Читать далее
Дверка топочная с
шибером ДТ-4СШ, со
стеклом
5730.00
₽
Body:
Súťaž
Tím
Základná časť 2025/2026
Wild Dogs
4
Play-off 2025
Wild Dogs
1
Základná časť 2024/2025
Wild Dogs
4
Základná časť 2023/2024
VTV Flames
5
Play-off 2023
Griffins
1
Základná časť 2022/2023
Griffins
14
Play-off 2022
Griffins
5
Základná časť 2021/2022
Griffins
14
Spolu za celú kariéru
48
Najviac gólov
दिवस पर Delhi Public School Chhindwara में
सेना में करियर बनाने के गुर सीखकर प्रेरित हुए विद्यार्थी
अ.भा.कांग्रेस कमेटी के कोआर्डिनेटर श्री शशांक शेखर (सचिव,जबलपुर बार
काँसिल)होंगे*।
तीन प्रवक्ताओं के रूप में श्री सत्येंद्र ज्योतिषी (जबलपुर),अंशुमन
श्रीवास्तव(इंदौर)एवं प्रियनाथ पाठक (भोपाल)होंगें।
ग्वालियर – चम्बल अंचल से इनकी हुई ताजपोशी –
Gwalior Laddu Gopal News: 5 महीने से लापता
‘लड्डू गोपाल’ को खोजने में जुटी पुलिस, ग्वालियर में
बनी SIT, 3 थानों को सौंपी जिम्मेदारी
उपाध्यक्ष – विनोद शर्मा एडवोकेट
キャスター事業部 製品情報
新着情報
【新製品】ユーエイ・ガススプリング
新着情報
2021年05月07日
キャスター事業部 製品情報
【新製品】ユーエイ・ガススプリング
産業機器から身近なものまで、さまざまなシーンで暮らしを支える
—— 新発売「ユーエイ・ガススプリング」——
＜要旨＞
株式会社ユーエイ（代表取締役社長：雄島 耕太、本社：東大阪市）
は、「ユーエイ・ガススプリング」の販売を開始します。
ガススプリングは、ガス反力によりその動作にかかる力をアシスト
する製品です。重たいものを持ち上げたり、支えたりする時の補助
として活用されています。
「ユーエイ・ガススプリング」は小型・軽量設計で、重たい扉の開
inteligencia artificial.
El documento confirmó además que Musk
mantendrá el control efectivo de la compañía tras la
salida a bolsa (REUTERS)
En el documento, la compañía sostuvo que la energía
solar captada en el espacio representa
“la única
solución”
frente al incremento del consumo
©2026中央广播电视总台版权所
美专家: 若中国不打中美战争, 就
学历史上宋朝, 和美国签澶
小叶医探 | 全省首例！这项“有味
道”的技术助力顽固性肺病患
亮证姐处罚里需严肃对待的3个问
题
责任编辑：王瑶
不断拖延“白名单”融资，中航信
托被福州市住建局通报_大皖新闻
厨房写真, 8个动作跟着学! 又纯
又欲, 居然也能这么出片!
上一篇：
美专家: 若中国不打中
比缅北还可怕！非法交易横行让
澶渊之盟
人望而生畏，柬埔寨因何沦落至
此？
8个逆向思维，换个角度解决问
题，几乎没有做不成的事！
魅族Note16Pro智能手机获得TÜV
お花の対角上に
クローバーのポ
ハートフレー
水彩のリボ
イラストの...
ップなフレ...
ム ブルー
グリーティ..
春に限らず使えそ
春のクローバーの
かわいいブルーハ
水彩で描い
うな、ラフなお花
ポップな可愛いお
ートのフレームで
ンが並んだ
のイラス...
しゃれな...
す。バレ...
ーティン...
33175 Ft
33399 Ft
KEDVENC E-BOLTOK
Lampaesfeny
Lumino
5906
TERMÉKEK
########################################
Copy each line from the data that features the string "compañía".

• _Result for this task_
mantendrá el control efectivo de la compañía tras la
En el documento, la compañía sostuvo que la energía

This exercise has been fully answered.